Ummm, a link to Eric's site, please?

TaB said...

I was just typing the same thing Gautam. Another coincidence. Pass on the site details please Samuel.

Lovely post Sam. Great way to start the morning and chop down wood.

Anonymous said...

@TaB Sam has a "morning wood" problem? :P

TaB said...

@Anon

His post helped me....

Anonymous said...

Is it an intimidating specimen? A fearful post?

TaB said...

intimidating it is my friend.

Anonymous said...

A towering redwood! A mighty boab!
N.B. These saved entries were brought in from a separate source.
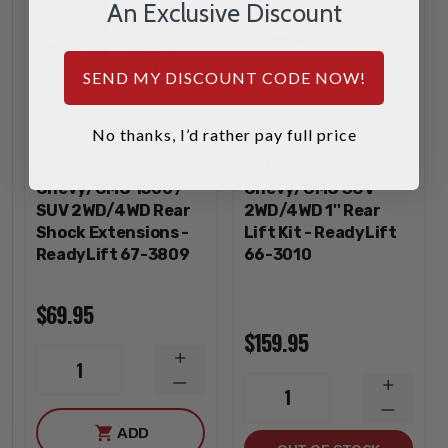
An Exclusive Discount
SEND MY DISCOUNT CODE NOW!
No thanks, I’d rather pay full price
ReadyLift
ReadyLift
1999-2025
2007-2020
Chevy/GMC 1500 /
Chevy/GMC SUV
SUV 2WD/4WD Rear
2WD/4WD 1'' Rear
Shock Extensions -
Lift Kit - ReadyLift
ReadyLift 67-3809
66-3010
$69.95
$159.95
INCREASE
1
QUANTITY
DECREASE
INCREA
1
QUANTITY
QUANTI
DECREA
ADD
QUANTI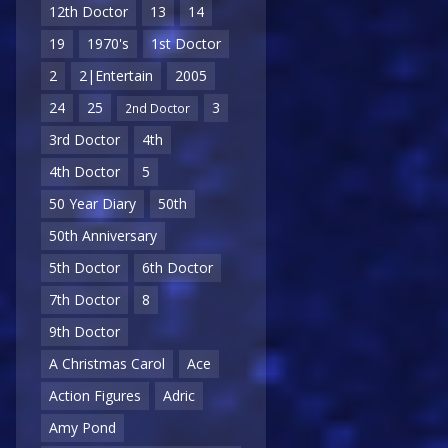
12th Doctor
13
14
19
1970's
1st Doctor
2
2|Entertain
2005
24
25
3
2nd Doctor
3rd Doctor
4th
4th Doctor
5
50 Year Diary
50th
50th Anniversary
5th Doctor
6th Doctor
7th Doctor
8
9th Doctor
A Christmas Carol
Ace
Action Figures
Adric
Amy Pond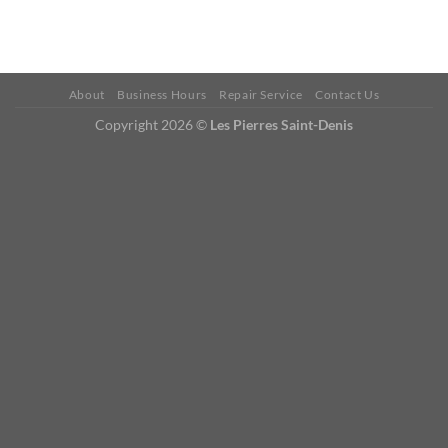
About
Business Hours
Repair Service
Contact Us
Copyright 2026 ©
Les Pierres Saint-Denis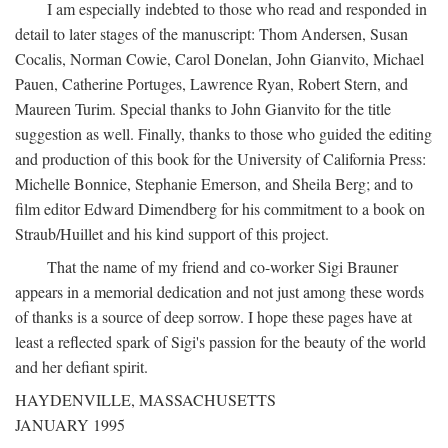
I am especially indebted to those who read and responded in
detail to later stages of the manuscript: Thom Andersen, Susan
Cocalis, Norman Cowie, Carol Donelan, John Gianvito, Michael
Pauen, Catherine Portuges, Lawrence Ryan, Robert Stern, and
Maureen Turim. Special thanks to John Gianvito for the title
suggestion as well. Finally, thanks to those who guided the editing
and production of this book for the University of California Press:
Michelle Bonnice, Stephanie Emerson, and Sheila Berg; and to
film editor Edward Dimendberg for his commitment to a book on
Straub/Huillet and his kind support of this project.
That the name of my friend and co-worker Sigi Brauner
appears in a memorial dedication and not just among these words
of thanks is a source of deep sorrow. I hope these pages have at
least a reflected spark of Sigi's passion for the beauty of the world
and her defiant spirit.
HAYDENVILLE, MASSACHUSETTS
JANUARY 1995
And for the record, the word verification for this comment was "thicx". Sam, we bow down before your mighty wood.

Gautam said...

Sam: You should read Jeffery Archer's latest:

http://www.guardian.co.uk/books/2009/mar/17/digested-read-jeffrey-archer

vrinda said...

sam, i really like the zanskar photo with the gore-tex shoes! your post brings to mind vivid memories of the most agonising walk i have done by far which was the tongariro crossing in new zealand- hardly in the same league of difficulty as your jiri trek- but it was 17km of constant ups and downs on treacherous lava mud in what turned out to be absolutely shite weather, with occasional glimpses of the emerald lakes and 'lord of the rings' peaks but mostly without being able to see more than 3-4 feet ahead! at one point, i remember a really steep uphill climb, me lying almost flat and using both my hands for grip (which were numb by that point), with a fierce biting wind trying to blow me off the mountain! i survived (with a little help from newfound friends and kind strangers!) and the handmade avocado-tobasco sandwiches i was carrying seemed like a little taste of heaven afterwards!!

sameer said...

guys, the link to daniel's website is: http://www.danielweb.de/index2_e.htm

LOL@anon.

vrinda, totally identify with anything tasting amazing after that kind of walk! in the west highlands, when it was pouring i remember eating a bun with boiled egg. god it was tasty.